Oltre, però, a questo scandalo buono, salutare, che va superato mettendosi alla sequela di Colui che è lo scandalo, mettendosi alla sequela di Gesù che va verso la croce, che va superato abbracciando, come Lui, la fragilità e la debolezza, c’è lo scandalo cattivo che è inciampo che la Chiesa pone davanti ai piccoli, ai fragili, ai deboli…Ciò avviene quando essa tradisce se stessa, il suo Maestro e Signore, la sua missione.
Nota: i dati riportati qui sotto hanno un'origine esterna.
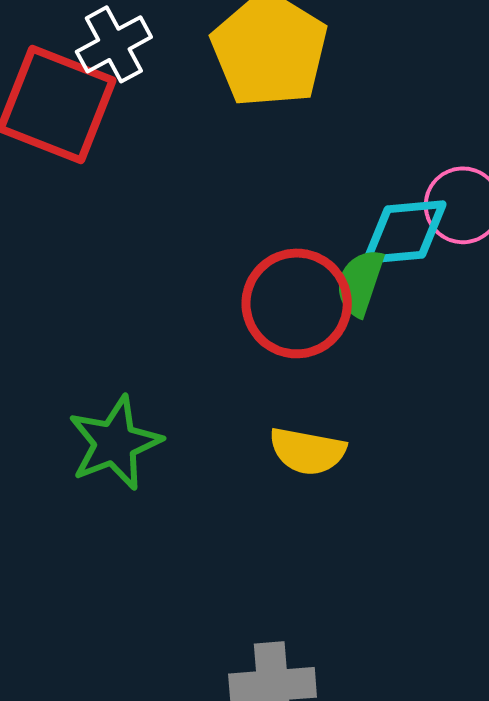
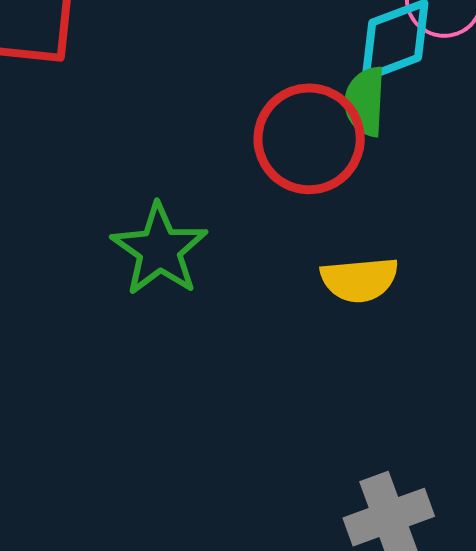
green star: (115, 443) -> (159, 250), moved

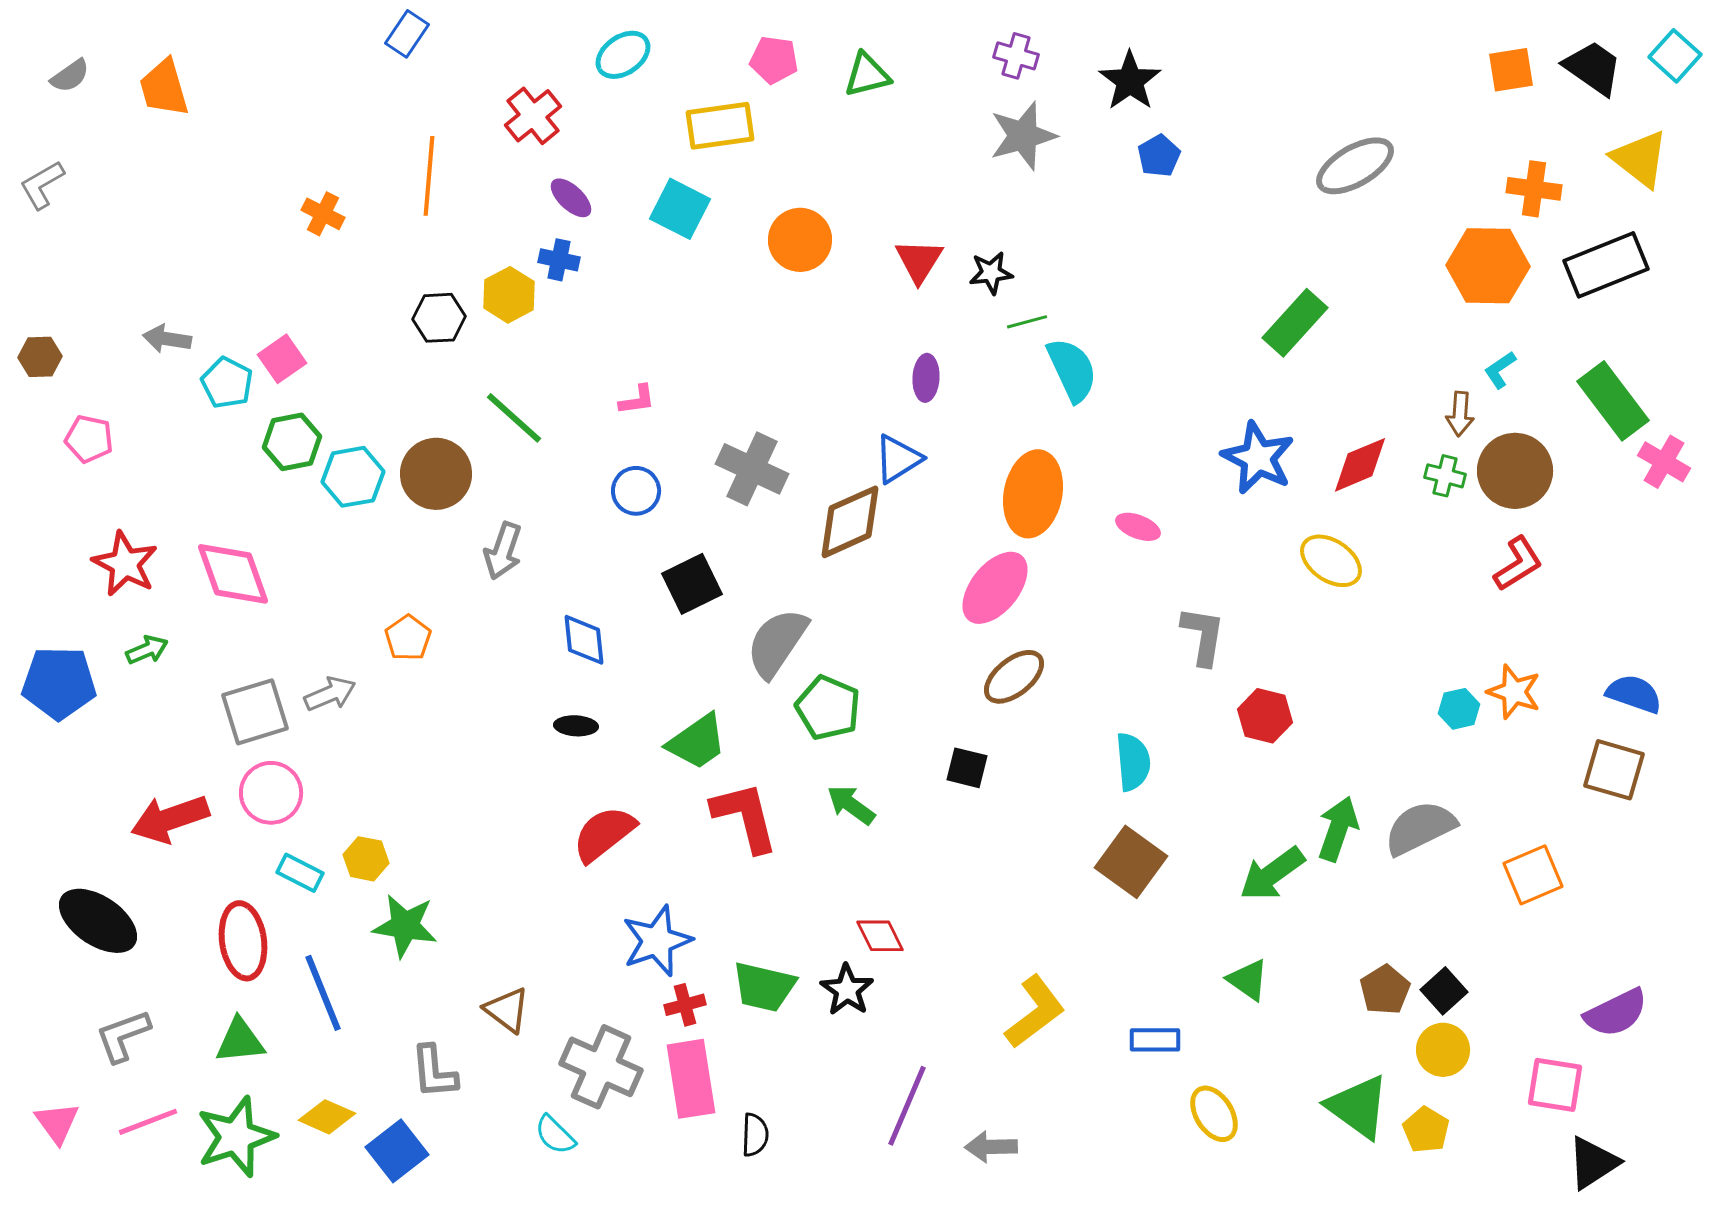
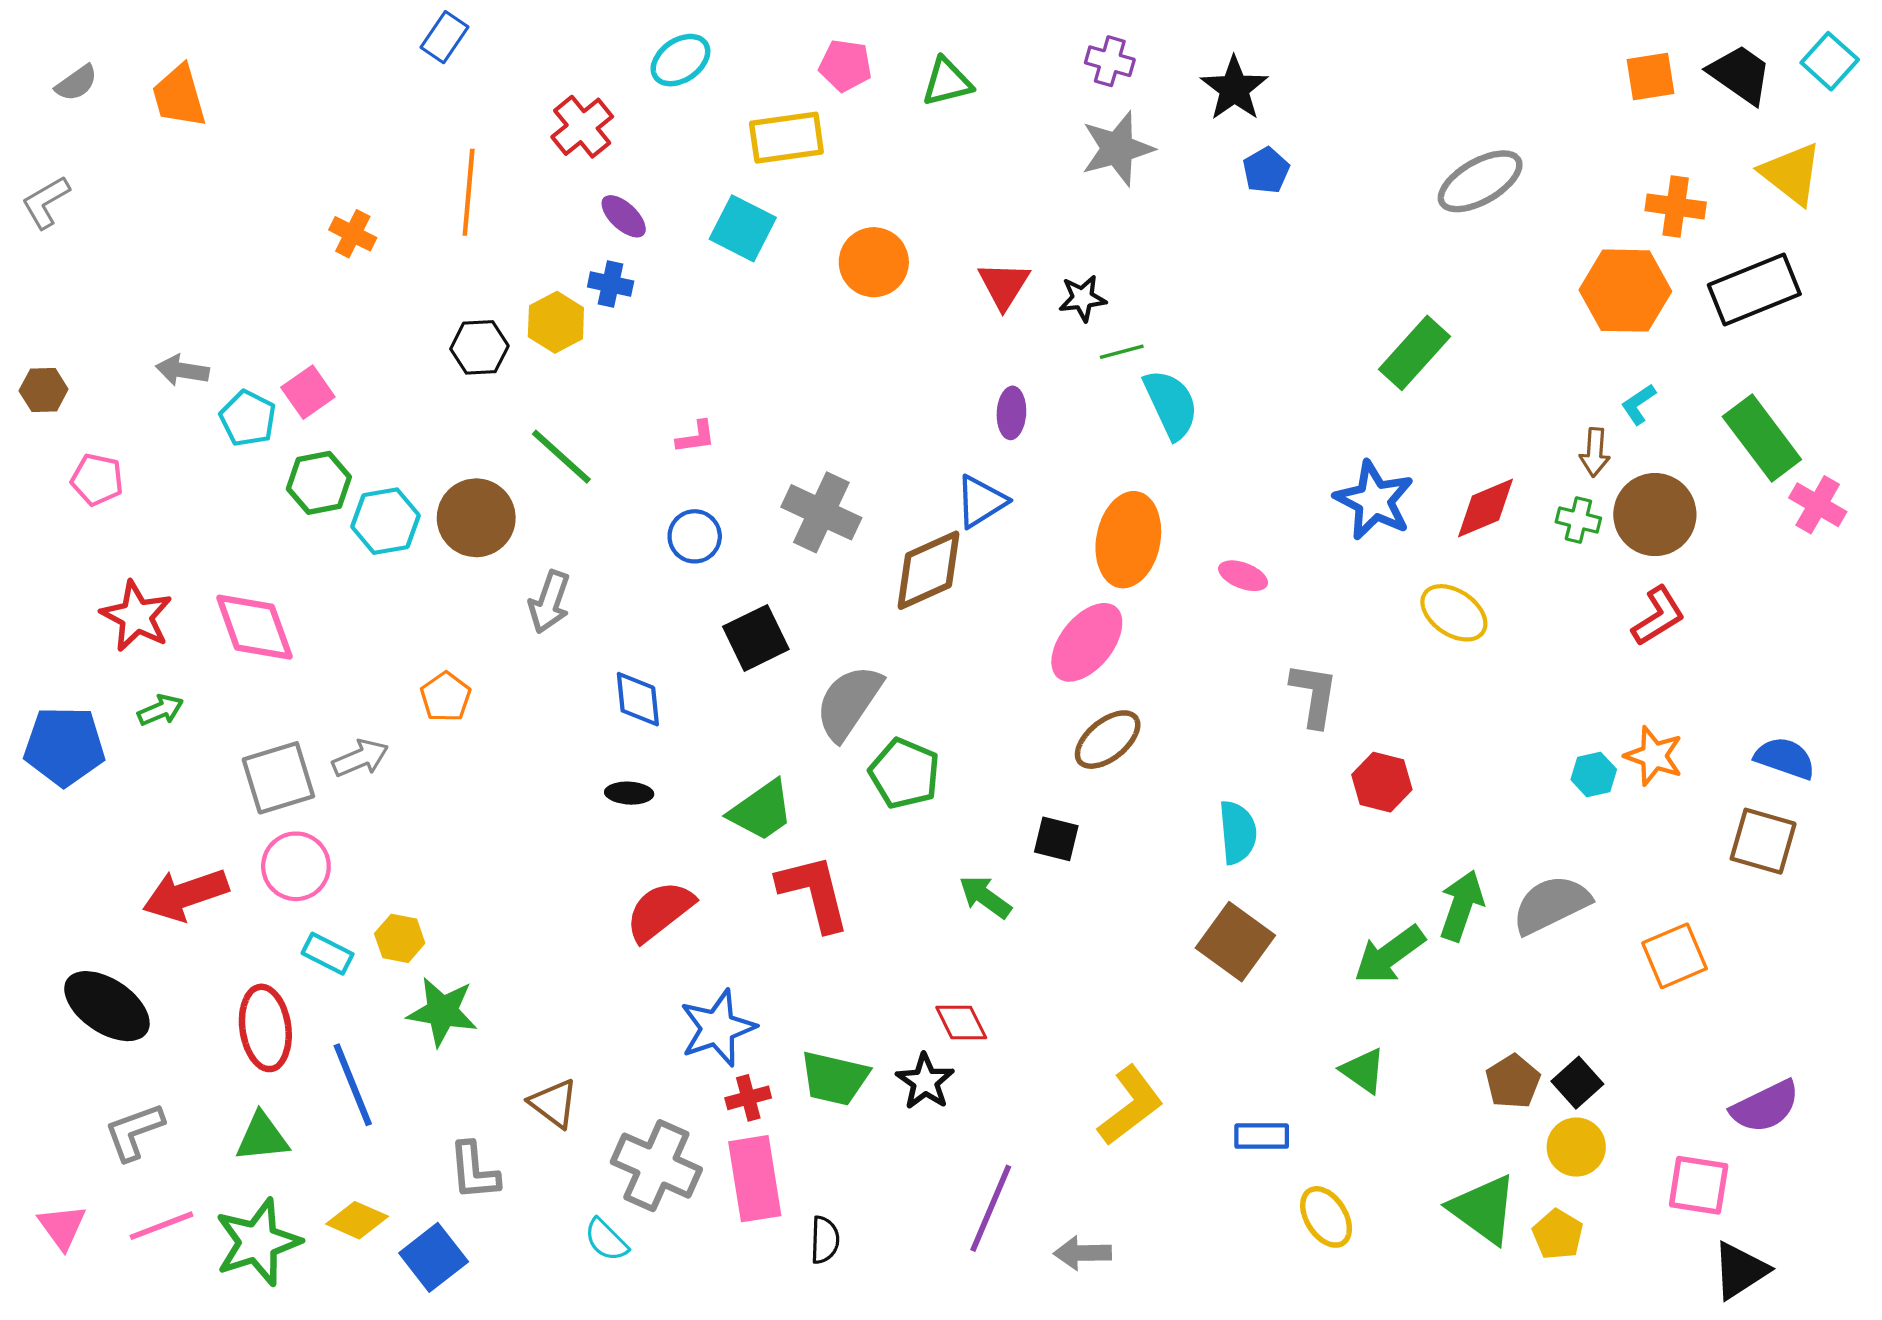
green arrow: (851, 805) -> (985, 897), moved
Una Chiesa è inciampo quando trascura quelli che non contano, quando fa scelte mondane che la pongono dalla parte dei forti, quando dimentica di abbracciare la debolezza che il suo Signore ha invece abbracciato (cfr Mc 9, 36-37); dinanzi ad una Chiesa così, i piccoli non ricevono l’annunzio di una via altra, ed i non evangelizzati non riescono a vedere l’Evangelo! Sì, perché l’Evangelo va visto, e chi lo deve rendere visibile è la Chiesa di Cristo, la comunità di quelli che lo seguono. Altre cose la Chiesa non deve mostrarle, deve mostrare solo l’amore e le scelte che ne conseguono.

La Chiesa, però, dice Gesù, può anche essere inciampo a se stessa quando non sceglie di compiere quei tagli necessari a che sia visibile il suo volto di comunità del Crocefisso. E’ inciampo a se stessa quando non ha il coraggio delle scelte radicali, quando non ha il coraggio di tagliare senza pietà quello che, nel suo vivere quotidiano, di Evangelo non ha né sapore né colore. Una Chiesa che vuole sommare mondanità ed Evangelo è una Chiesa che inciampa in se stessa; è una Chiesa che non giunge alla meta del Regno e non guida al Regno.
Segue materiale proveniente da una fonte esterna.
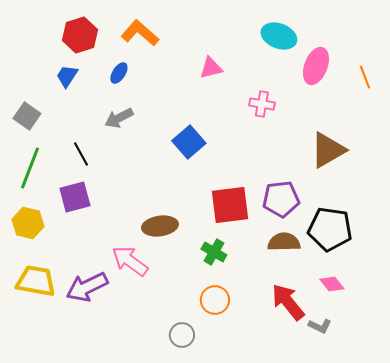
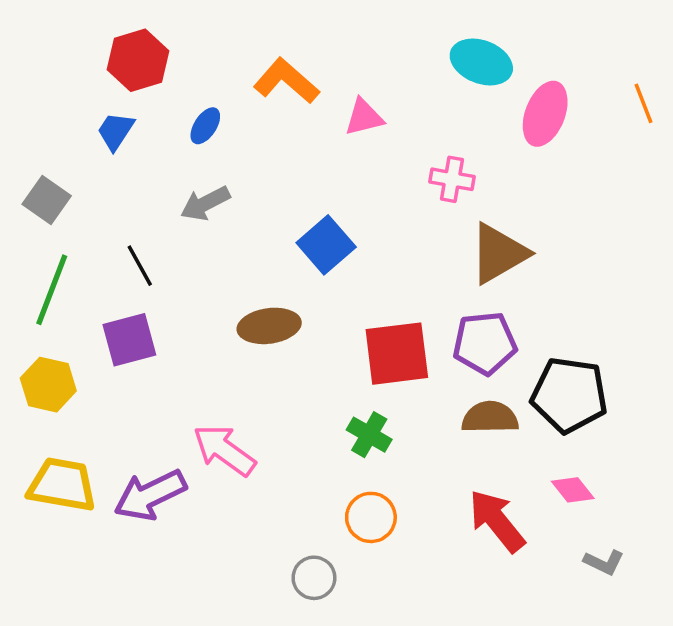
orange L-shape: (140, 33) -> (286, 81), moved
orange line: (365, 77) -> (643, 103), moved
brown triangle: (328, 150) -> (499, 253), moved
brown ellipse: (160, 226) -> (269, 326), moved
gray L-shape: (320, 326) -> (604, 562), moved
Gesù allora qui è netto, è limpido: invece di calcolare chi è fuori e chi è dentro, chi può profetare e chi no, invece di escludere gli altri trincerandosi dietro a pretesi quanto assurdi “possessi” di Dio, si guardi se si accoglie lo scandalo salutare della Croce, si guardi se si preferisce la comunione con il piccolo e l’attenzione al suo bisogno; si veda se si è capaci di proclamare che queste cose valgono più della propria vita…
Si veda se si preferisce la propria mano, il proprio piede, il proprio occhio
Cioè? Veda se preferisce le proprie azioni (la mano), le proprie vie (il piede), le proprie visioni e giudizi (l’occhio) alle azioni, alle vie ed ai giudizi di Dio!
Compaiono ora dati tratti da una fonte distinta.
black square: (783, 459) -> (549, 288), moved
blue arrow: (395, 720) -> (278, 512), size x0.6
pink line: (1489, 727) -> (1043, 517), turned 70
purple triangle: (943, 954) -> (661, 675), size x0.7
Cristo chiede dunque alla sua Chiesa di vigliare e di verificarsi…lo chiede a noi! Il rischio è grande: è la gheenna che è il non-senso, la morte, il veleno…

Se la comunità dei discepoli resta nella sequela non solo non sarà di scandalo ma diverrà essa stessa via di salvezza.

E’ paradossale: non si è di scandalo se si accetta ed assume con coraggio lo scandalo della Croce! E’ così!